═════ SOURCE DATA ═════
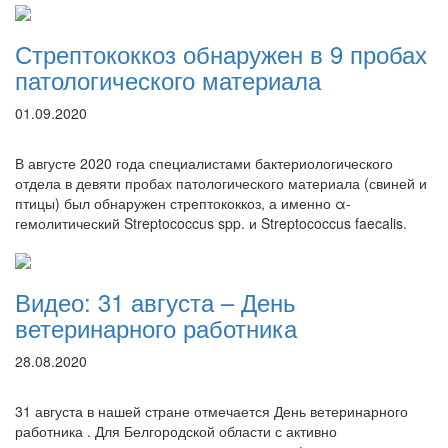
Стрептококкоз обнаружен в 9 пробах
патологического материала
01.09.2020
В августе 2020 года специалистами бактериологического
отдела в девяти пробах патологического материала (свиней и
птицы) был обнаружен стрептококкоз, а именно α-
гемолитический Streptococcus spp. и Streptococcus faecalis.
Видео: 31 августа – День
ветеринарного работника
28.08.2020
31 августа в нашей стране отмечается День ветеринарного
работника . Для Белгородской области с активно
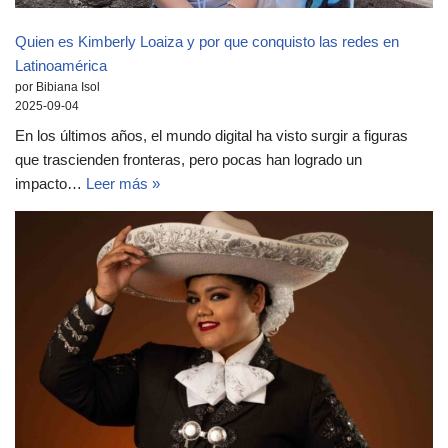
Quien es Kimberly Loaiza y por que conquisto las redes en
Latinoamérica
por Bibiana Isol
2025-09-04
En los últimos años, el mundo digital ha visto surgir a figuras
que trascienden fronteras, pero pocas han logrado un
impacto…
Leer más »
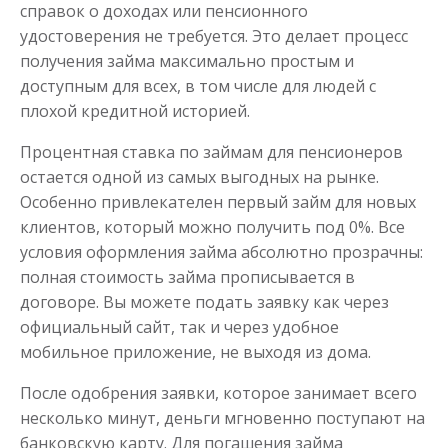
справок о доходах или пенсионного
удостоверения не требуется. Это делает процесс
до
50 000
₽
Сумма
получения займа максимально простым и
от 1
до 21 дня
Срок
доступным для всех, в том числе для людей с
Получить
плохой кредитной историей.
Процентная ставка по займам для пенсионеров
остается одной из самых выгодных на рынке.
Особенно привлекателен первый займ для новых
клиентов, который можно получить под 0%. Все
условия оформления займа абсолютно прозрачны:
полная стоимость займа прописывается в
договоре. Вы можете подать заявку как через
официальный сайт, так и через удобное
мобильное приложение, не выходя из дома.
После одобрения заявки, которое занимает всего
несколько минут, деньги мгновенно поступают на
банковскую карту. Для погашения займа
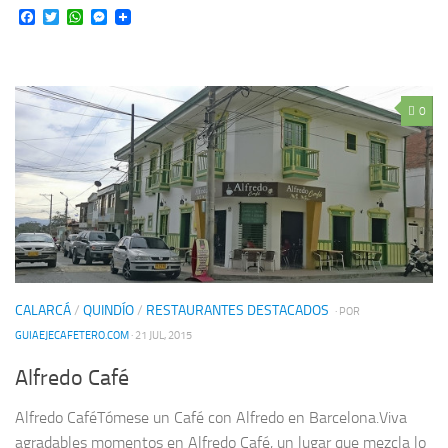
Facebook
Twitter
WhatsApp
Messenger
0
CALARCÁ
/
QUINDÍO
/
RESTAURANTES DESTACADOS
· POR
GUIAEJECAFETERO.COM
· 21 JUL, 2015
Alfredo Café
Alfredo CaféTómese un Café con Alfredo en Barcelona.Viva
agradables momentos en Alfredo Café, un lugar que mezcla lo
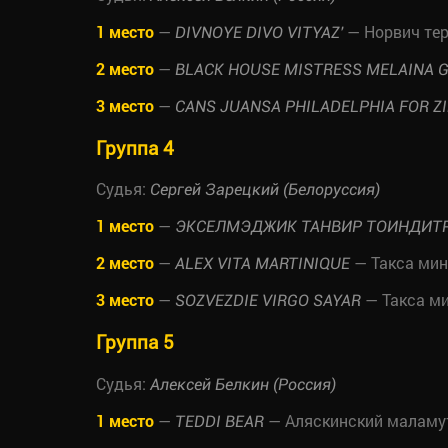
1 место
—
— Норвич те
DIVNOYE DIVO VITYAZ'
2 место
—
BLACK HOUSE MISTRESS MELAINA G
3 место
—
CANS JUANSA PHILADELPHIA FOR Z
Группа 4
Судья:
Сергей Зарецкий (Белоруссия)
1 место
—
ЭКСЕЛМЭДЖИК ТАНВИР ТОИНДИТ
2 место
—
— Такса ми
ALEX VITA MARTINIQUE
3 место
—
— Такса м
SOZVEZDIE VIRGO SAYAR
Группа 5
Судья:
Алексей Белкин (Россия)
1 место
—
— Аляскинский маламу
TEDDI BEAR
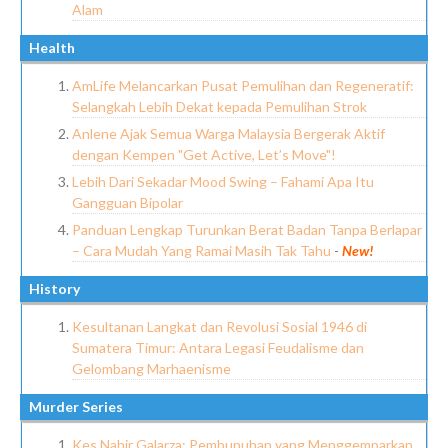
Alam
Health
AmLife Melancarkan Pusat Pemulihan dan Regeneratif:
Selangkah Lebih Dekat kepada Pemulihan Strok
Anlene Ajak Semua Warga Malaysia Bergerak Aktif
dengan Kempen "Get Active, Let’s Move"!
Lebih Dari Sekadar Mood Swing – Fahami Apa Itu
Gangguan Bipolar
Panduan Lengkap Turunkan Berat Badan Tanpa Berlapar
– Cara Mudah Yang Ramai Masih Tak Tahu
-
New!
History
Kesultanan Langkat dan Revolusi Sosial 1946 di
Sumatera Timur: Antara Legasi Feudalisme dan
Gelombang Marhaenisme
Murder Series
Kes Nahir Galarza: Pembunuhan yang Menggemparkan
═════
TASK TO COMPLETE:
Only a number is expected here: the count of lines in the records above that include the word "материала".

SOLUTION:
2